IBM admits its own errors led to multiple cloud crashes

IBM has finally figured out why customers spent weeks struggling with VSI provisions and reloads for its Information Management System.

As CRN reported, problems first appeared on 1 April when IBM noticed VSI provisions and reloads were being processed slower than usual. Systems engineers traced the issue back to an abnormally large transaction which overwhelmed IBM's available resources, blocking subsequent transactions and causing them to fail.

IBM eventually cleared the deadlock by restarting affected systems, allowing transactions to proceed. However, the problem reoccurred eight more times over the next three days, requiring a system restart each time.

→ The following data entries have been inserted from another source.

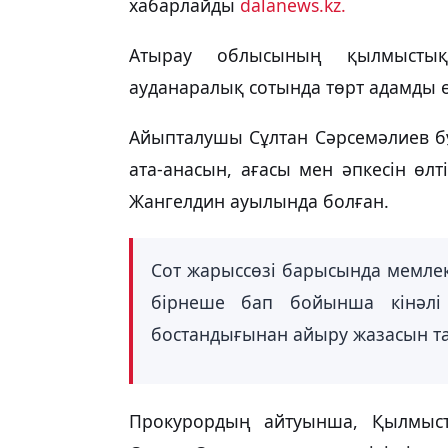
хабарлайды
dalanews.kz.
Атырау облысының қылмыстық 
ауданаралық сотында төрт адамды ө
Айыпталушы Сұлтан Сәрсемәлиев 
ата-анасын, ағасы мен әпкесін өл
Жангелдин ауылында болған.
Сот жарыссөзі барысында мемле
бірнеше бап бойынша кінәлі
бостандығынан айыру жазасын т
Прокурордың айтуынша, Қылмысты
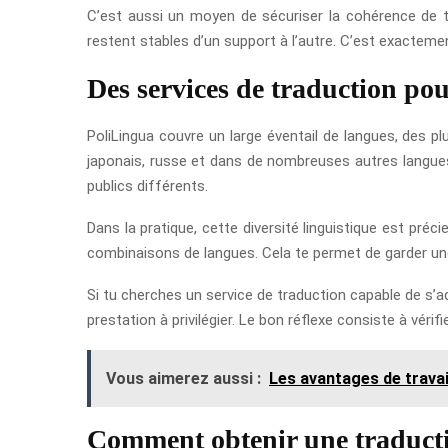
C’est aussi un moyen de sécuriser la cohérence de t
restent stables d’un support à l’autre. C’est exactemen
Des services de traduction po
PoliLingua couvre un large éventail de langues, des pl
japonais, russe et dans de nombreuses autres langues.
publics différents.
Dans la pratique, cette diversité linguistique est préc
combinaisons de langues. Cela te permet de garder un
Si tu cherches un service de traduction capable de s’ad
prestation à privilégier. Le bon réflexe consiste à véri
Vous aimerez aussi :
Les avantages de travail
Comment obtenir une traductio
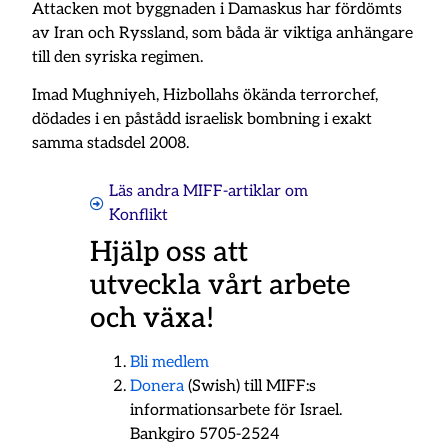
Attacken mot byggnaden i Damaskus har fördömts
av Iran och Ryssland, som båda är viktiga anhängare
till den syriska regimen.
Imad Mughniyeh, Hizbollahs ökända terrorchef,
dödades i en påstådd israelisk bombning i exakt
samma stadsdel 2008.
Läs andra MIFF-artiklar om
Konflikt
Hjälp oss att
utveckla vårt arbete
och växa!
Bli medlem
Donera
(Swish) till MIFF:s
informationsarbete för Israel.
Bankgiro 5705-2524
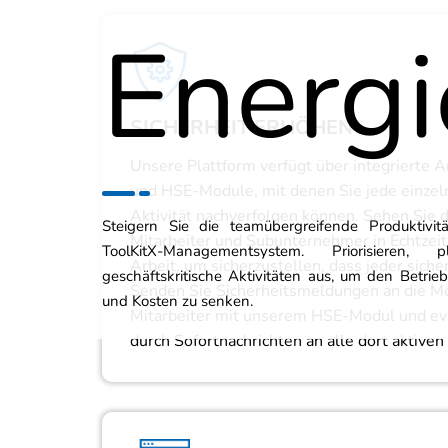
Energi
SICHERHEIT ERHÖHEN
Unsere Plattform verfügt über integrierte A
und HSE-Module, mit denen Sie jede einzeln
Aktivität nachverfolgen können. Sehen Sie di
Steigern Sie die teamübergreifende Produktivi
Mitarbeiter und Subunternehmer in Echtzeit
ToolKitX-Managementsystem. Priorisiere
Arbeit, um sicherzustellen, dass jeder siche
geschäftskritische Aktivitäten aus, um den Betrie
Senden Sie Sicherheitsmeldungen an die Mo
und Kosten zu senken.
Mitarbeiter mit unserem HSE-Modul und ev
durch Sofortnachrichten an alle dort aktiven 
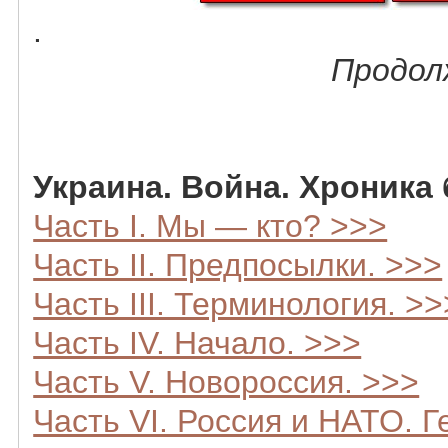
.
Продол
Украина. Война. Хроника
Часть I. Мы — кто? >>>
Часть II. Предпосылки. >>>
Часть III. Терминология. >>
Часть IV. Начало. >>>
Часть V. Новороссия. >>>
Часть VI. Россия и НАТО. Г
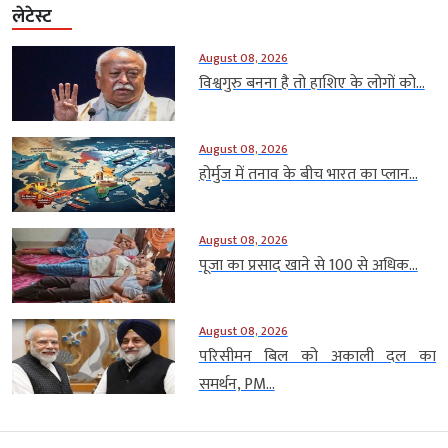
लेटेस्ट
August 08, 2026
विश्वगुरु बनना है तो हाशिए के लोगों को...
August 08, 2026
होर्मुज में तनाव के बीच भारत का प्लान...
August 08, 2026
पूजा का प्रसाद खाने से 100 से अधिक...
August 08, 2026
परिसीमन बिल को अकाली दल का
समर्थन, PM...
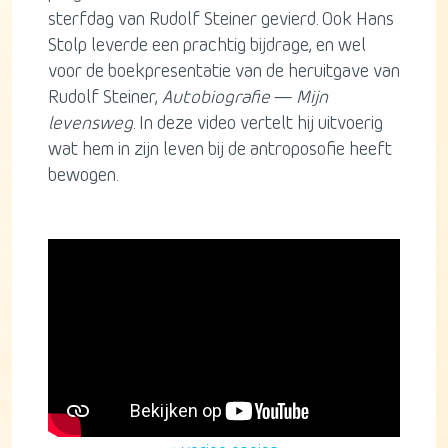
sterfdag van Rudolf Steiner gevierd. Ook Hans
Stolp leverde een prachtig bijdrage, en wel
voor de boekpresentatie van de heruitgave van
Rudolf Steiner,
Autobiografie
—
Mijn
levensweg
. In deze video vertelt hij uitvoerig
wat hem in zijn leven bij de antroposofie heeft
bewogen.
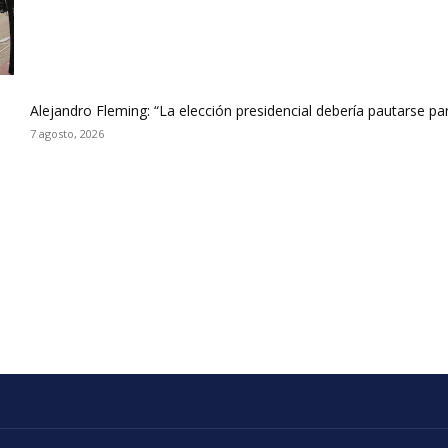
Alejandro Fleming: “La elección presidencial debería pautarse p
7 agosto, 2026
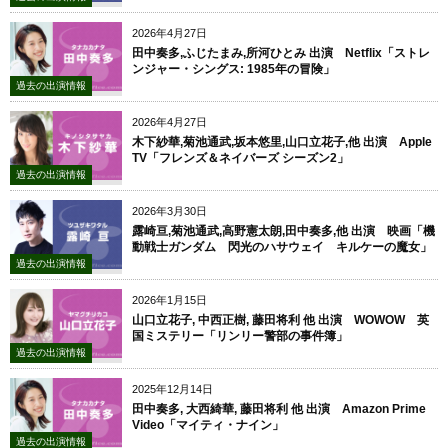
2026年4月27日
田中奏多,ふじたまみ,所河ひとみ 出演 Netflix「ストレ
ンジャー・シングス: 1985年の冒険」
過去の出演情報
2026年4月27日
木下紗華,菊池通武,坂本悠里,山口立花子,他 出演 Apple
TV「フレンズ＆ネイバーズ シーズン2」
過去の出演情報
2026年3月30日
露崎亘,菊池通武,高野憲太朗,田中奏多,他 出演 映画「機
動戦士ガンダム 閃光のハサウェイ キルケーの魔女」
過去の出演情報
2026年1月15日
山口立花子, 中西正樹, 藤田将利 他 出演 WOWOW 英
国ミステリー「リンリー警部の事件簿」
過去の出演情報
2025年12月14日
田中奏多, 大西綺華, 藤田将利 他 出演 Amazon Prime
Video「マイティ・ナイン」
過去の出演情報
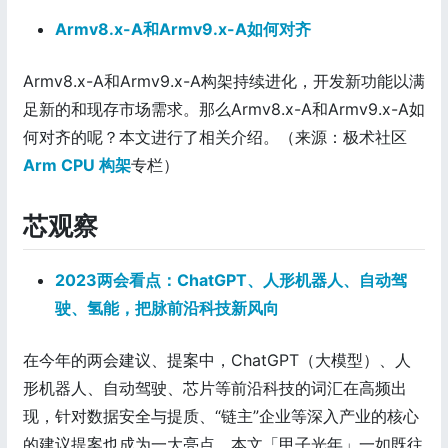
Armv8.x-A和Armv9.x-A如何对齐
Armv8.x-A和Armv9.x-A构架持续进化，开发新功能以满
足新的和现存市场需求。那么Armv8.x-A和Armv9.x-A如
何对齐的呢？本文进行了相关介绍。（来源：极术社区
Arm CPU 构架
专栏）
芯观察
2023两会看点：ChatGPT、人形机器人、自动驾
驶、氢能，把脉前沿科技新风向
在今年的两会建议、提案中，ChatGPT（大模型）、人
形机器人、自动驾驶、芯片等前沿科技的词汇在高频出
现，针对数据安全与提质、“链主”企业等深入产业的核心
的建议提案也成为一大亮点。本文「甲子光年」一如既往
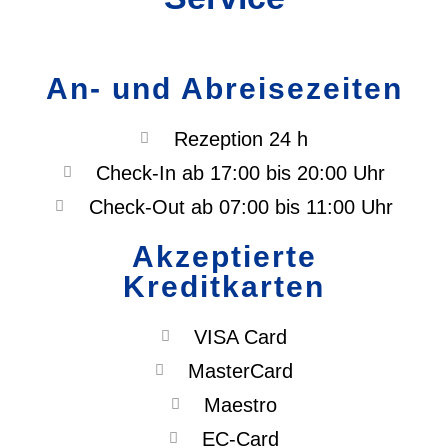
An- und Abreisezeiten
Rezeption 24 h
Check-In ab 17:00 bis 20:00 Uhr
Check-Out ab 07:00 bis 11:00 Uhr
Akzeptierte
Kreditkarten
VISA Card
MasterCard
Maestro
EC-Card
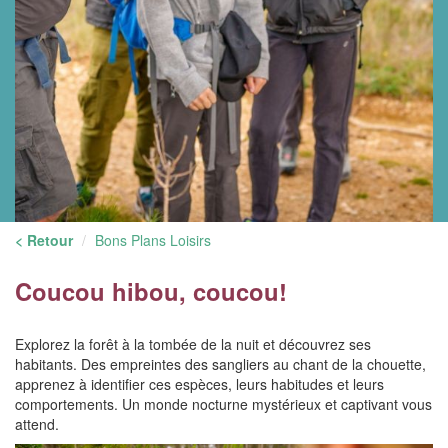
< Retour
Bons Plans Loisirs
Coucou hibou, coucou!
Explorez la forêt à la tombée de la nuit et découvrez ses
habitants. Des empreintes des sangliers au chant de la chouette,
apprenez à identifier ces espèces, leurs habitudes et leurs
comportements. Un monde nocturne mystérieux et captivant vous
attend.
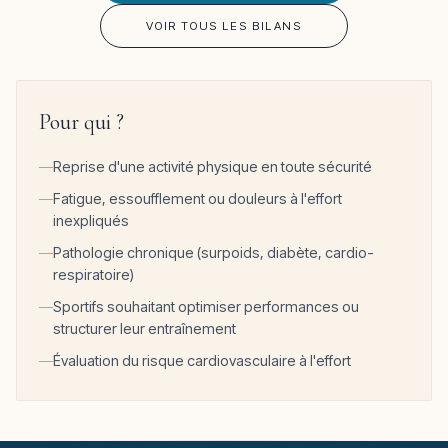
VOIR TOUS LES BILANS
Pour qui ?
Reprise d'une activité physique en toute sécurité
Fatigue, essoufflement ou douleurs à l'effort
inexpliqués
Pathologie chronique (surpoids, diabète, cardio-
respiratoire)
Sportifs souhaitant optimiser performances ou
structurer leur entraînement
Évaluation du risque cardiovasculaire à l'effort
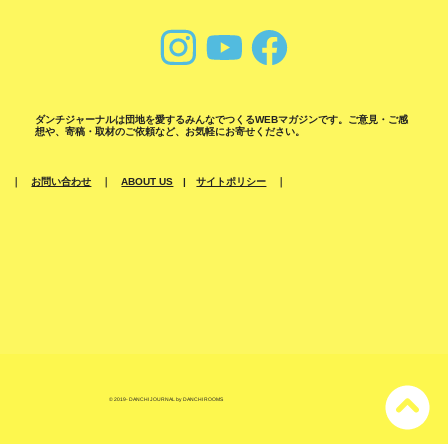
ダンチジャーナルは団地を愛するみんなでつくるWEBマガジンです。ご意見・ご感
想や、寄稿・取材のご依頼など、お気軽にお寄せください。
｜
お問い合わせ
｜
ABOUT US
|
サイトポリシー
｜
© 2019- DANCHI JOURNAL by DANCHI ROOMS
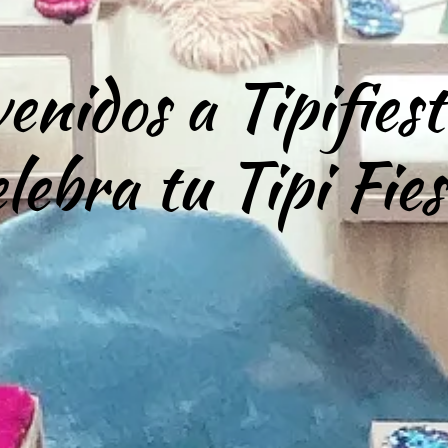
enidos a Tipifies
elebra tu Tipi Fies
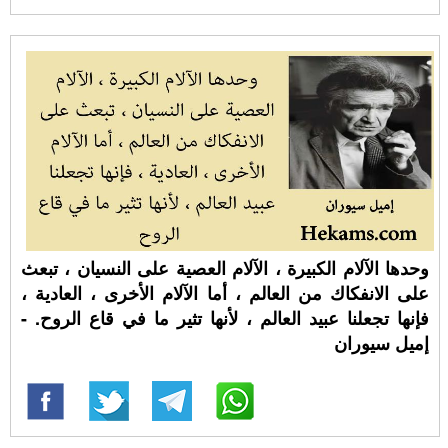
وحدها الآلام الكبيرة ، الآلام العصية على النسيان ، تبعث
على الانفكاك من العالم ، أما الآلام الأخرى ، العادية ،
فإنها تجعلنا عبيد العالم ، لأنها تثير ما في قاع الروح. -
إميل سيوران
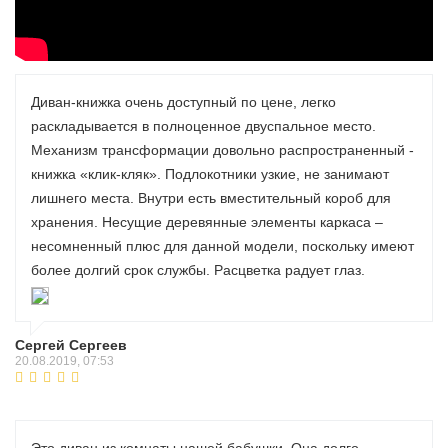
Диван-книжка очень доступный по цене, легко
раскладывается в полноценное двуспальное место.
Механизм трансформации довольно распространенный -
книжка «клик-кляк». Подлокотники узкие, не занимают
лишнего места. Внутри есть вместительный короб для
хранения. Несущие деревянные элементы каркаса –
несомненный плюс для данной модели, поскольку имеют
более долгий срок службы. Расцветка радует глаз.
Сергей Сергеев
20.08.2019, 07:53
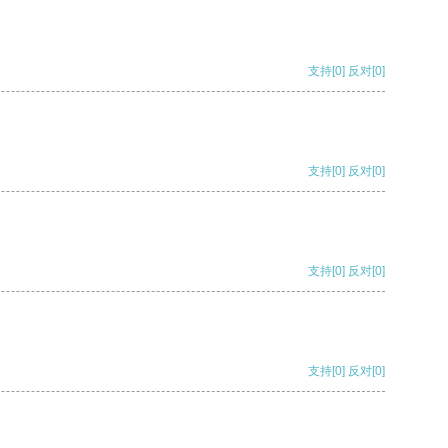
支持
[0]
反对
[0]
支持
[0]
反对
[0]
支持
[0]
反对
[0]
支持
[0]
反对
[0]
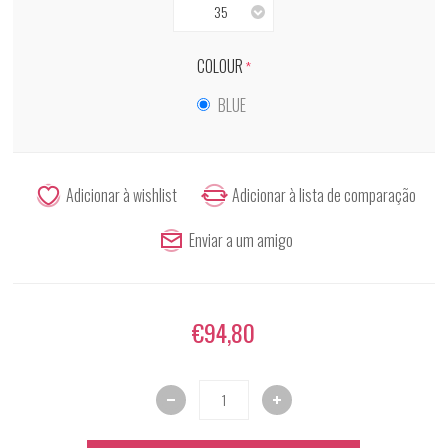
35
COLOUR
*
BLUE
€94,80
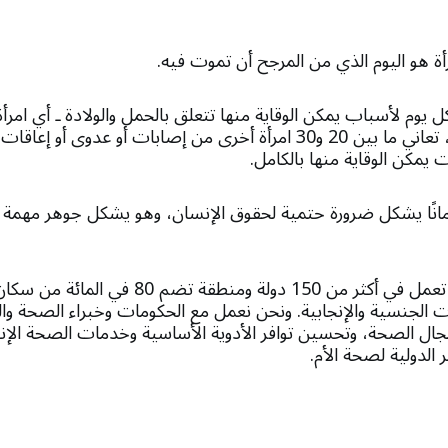
رأة هو اليوم الذي من المرجح أن تموت فيه.
و 800 امرأة كل يوم لأسباب يمكن الوقاية منها تتعلق بالحمل والولادة ـ أي 
مقابل كل امرأة تتوفى، تعاني ما بين 20 و30 امرأة أخرى من إصابات أو عدو
 يمكن الوقاية منها بالكامل.
أمانًا يشكل ضرورة حتمية لحقوق الإنسان، وهو يشكل جوهر مهمة
وتعمل برامجنا ــ التي تعمل في أكثر من 150 دولة وم
ت الجنسية والإنجابية. ونحن نعمل مع الحكومات وخبراء الصحة وا
ال الصحة، وتحسين توافر الأدوية الأساسية وخدمات الصحة الإنجا
ر الدولية لصحة الأم.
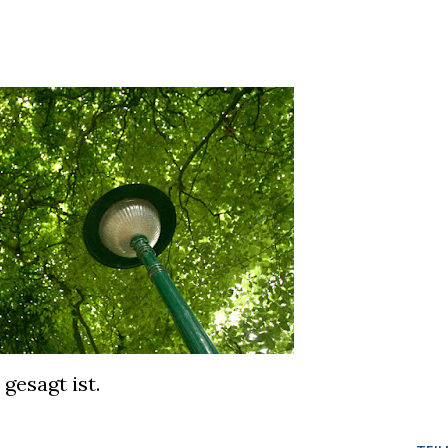
gesagt ist.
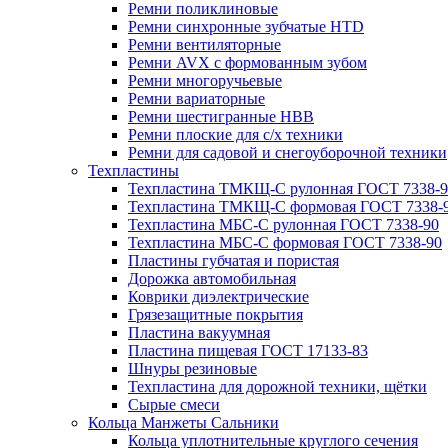
Ремни поликлиновые
Ремни синхронные зубчатые HTD
Ремни вентиляторные
Ремни AVX с формованным зубом
Ремни многоручьевые
Ремни вариаторные
Ремни шестигранные HBB
Ремни плоские для с/х техники
Ремни для садовой и снегоуборочной техники
Техпластины
Техпластина ТМКЩ-С рулонная ГОСТ 7338-9
Техпластина ТМКЩ-С формовая ГОСТ 7338-
Техпластина МБС-С рулонная ГОСТ 7338-90
Техпластина МБС-С формовая ГОСТ 7338-90
Пластины губчатая и пористая
Дорожка автомобильная
Коврики диэлектрические
Грязезащитные покрытия
Пластина вакуумная
Пластина пищевая ГОСТ 17133-83
Шнуры резиновые
Техпластина для дорожной техники, щётки
Сырые смеси
Кольца Манжеты Сальники
Кольца уплотнительные круглого сечения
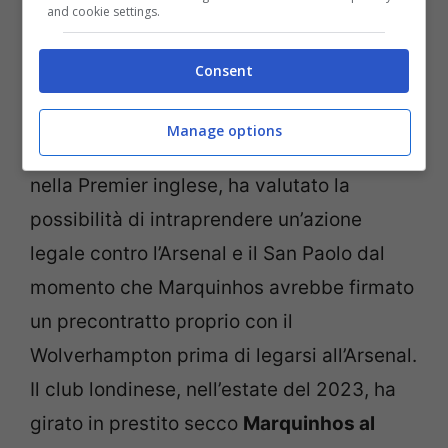
and cookie settings.
Lascia Londra per il Frosinone, ipotesi da non escludere
Consent
(Foto ANSA stopandgoal.com)
Manage options
Il
Wolverhampton
, altro club che milita
nella Premier inglese, ha valutato la
possibilità di intraprendere un’azione
legale contro l’Arsenal e il San Paolo dal
momento che Marquinhos avrebbe firmato
un precontratto proprio con il
Wolverhampton prima di legarsi all’Arsenal.
Il club londinese, nell’estate del 2023, ha
girato in prestito secco
Marquinhos al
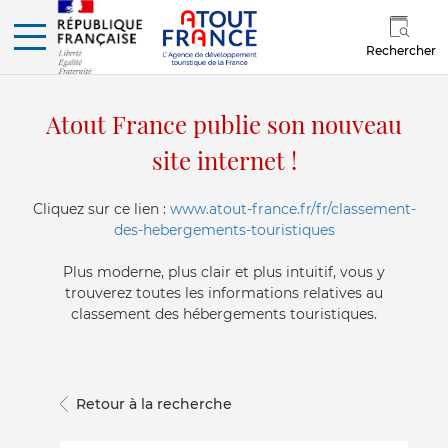
Rechercher
Atout France publie son nouveau
site internet !
Cliquez sur ce lien :
www.atout-france.fr/fr/classement-
des-hebergements-touristiques
Plus moderne, plus clair et plus intuitif, vous y
trouverez toutes les informations relatives au
classement des hébergements touristiques.
Retour à la recherche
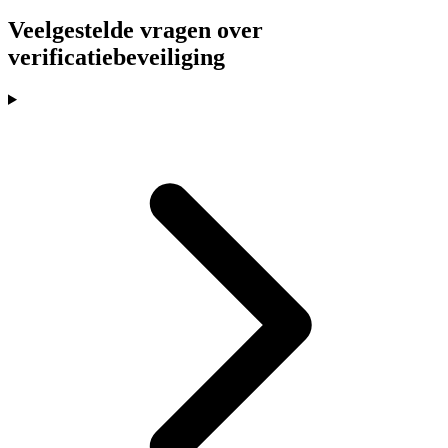
Veelgestelde vragen over
verificatiebeveiliging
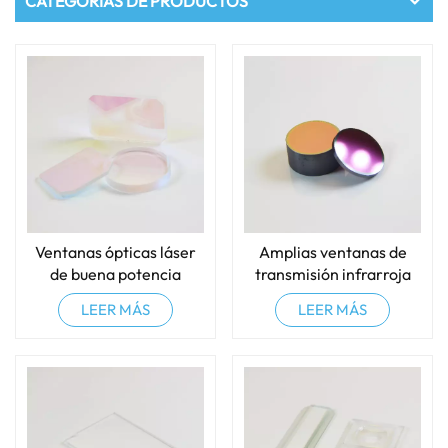
CATEGORÍAS DE PRODUCTOS
Ventanas ópticas láser
Amplias ventanas de
de buena potencia
transmisión infrarroja
LEER MÁS
LEER MÁS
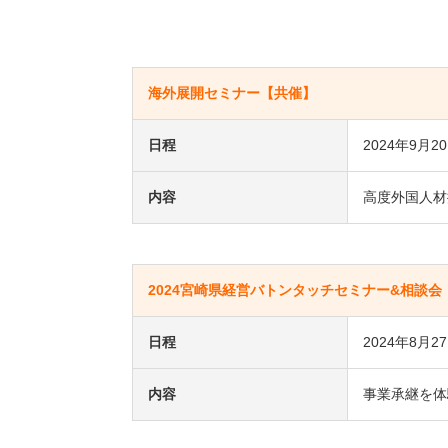
海外展開セミナー【共催】
日程
2024年9月2
内容
高度外国人材
2024宮崎県経営バトンタッチセミナー&相談会
日程
2024年8月2
内容
事業承継を体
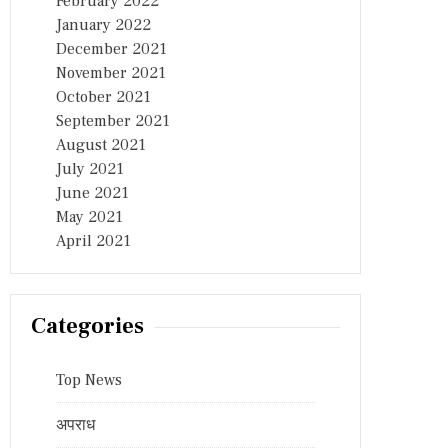
February 2022
January 2022
December 2021
November 2021
October 2021
September 2021
August 2021
July 2021
June 2021
May 2021
April 2021
Categories
Top News
अपराध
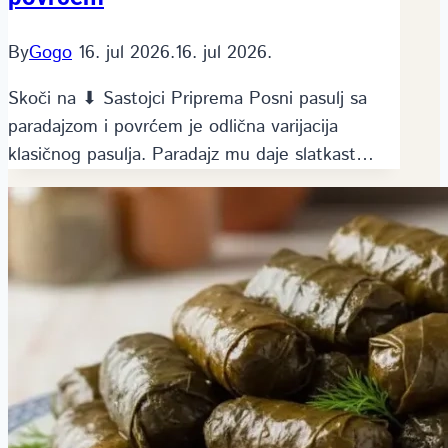
By
Gogo
16. jul 2026.
16. jul 2026.
Skoči na ⬇ Sastojci Priprema Posni pasulj sa
paradajzom i povrćem je odlična varijacija
klasičnog pasulja. Paradajz mu daje slatkast…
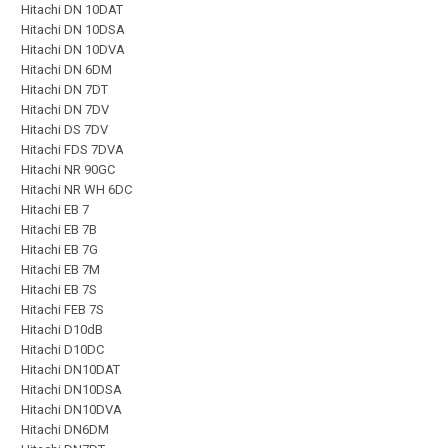
Hitachi DN 10DAT
Hitachi DN 10DSA
Hitachi DN 10DVA
Hitachi DN 6DM
Hitachi DN 7DT
Hitachi DN 7DV
Hitachi DS 7DV
Hitachi FDS 7DVA
Hitachi NR 90GC
Hitachi NR WH 6DC
Hitachi EB 7
Hitachi EB 7B
Hitachi EB 7G
Hitachi EB 7M
Hitachi EB 7S
Hitachi FEB 7S
Hitachi D10dB
Hitachi D10DC
Hitachi DN10DAT
Hitachi DN10DSA
Hitachi DN10DVA
Hitachi DN6DM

IBM has now revealed what went wrong.

The outage was caused by three independent issues, the first of which occurred eight months before any problems showed up.

In August 2018, IBM inadvertently disabled the service that helps detect and auto-correct specific errors while implementing a performance improvement configuration. Two months later, engineers bypassed customised configurations needed to operate IBM's database during a scheduled update.

A week before the first outage, IBM worsened the issue by adding additional resources to the database.

These issues alone didn't cause any strife. But when the large workload hit internal systems on 1 April, the issues flared.

IBM has since improved database monitoring to include detection of these issues. Big Blue has also scheduled an update for 11 May to correct the software defect and prevent the necessary configurations from being bypassed.

"We sincerely apologise for any inconvenience that this incident may have caused," IBM said in its explanation of the problems.